まずやっぱり気になるのがこれですよね。なぜ星空ツアーを始めたのか?

彼が星空ツアーを始めたのは1994年、Earth and Skyの前身である「テカポツアーズ」という会社を立ち上げました。それまで彼はテカポで遊覧飛行のパイロットをしておりました。

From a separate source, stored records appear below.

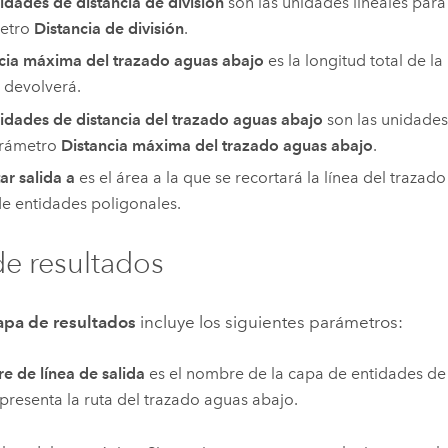
idades de distancia de división
son las unidades lineales para 
etro
Distancia de división
.
cia máxima del trazado aguas abajo
es la longitud total de la
 devolverá.
idades de distancia del trazado aguas abajo
son las unidades 
arámetro
Distancia máxima del trazado aguas abajo
.
ar salida a
es el área a la que se recortará la línea del trazado
e entidades poligonales.
e resultados
apa de resultados
incluye los siguientes parámetros:
 de línea de salida
es el nombre de la capa de entidades de 
presenta la ruta del trazado aguas abajo.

始めたきっかけは簡単に言えば「家庭を持ったこと」だそうです。当時テカポは今ほど人気の観光地でもなかったため、遊覧飛行のパイロットだけでは家族を養えなかったそうです。

そこで思いついたのが星空ツアー。彼曰く、「日中パイロットをしながらできる仕事は星空ツアーしかなかった」とのことです。

え?けっこう消極的な理由!?って思いますよね。世の中、物事がうまくいくきっかけなんてそんなもんかもしれないですね。逆に何か深さを感じました。浅いのか深いのかわからないという深さ。

 

当時の設備やツアー内容は?

現在Earth and Skyではバス7台、望遠鏡13台という充実の設備を備えております。しかし、創業当時は当時のMt.John天文台長からお借りした小さな望遠鏡1台とバン1台のみだったそうです。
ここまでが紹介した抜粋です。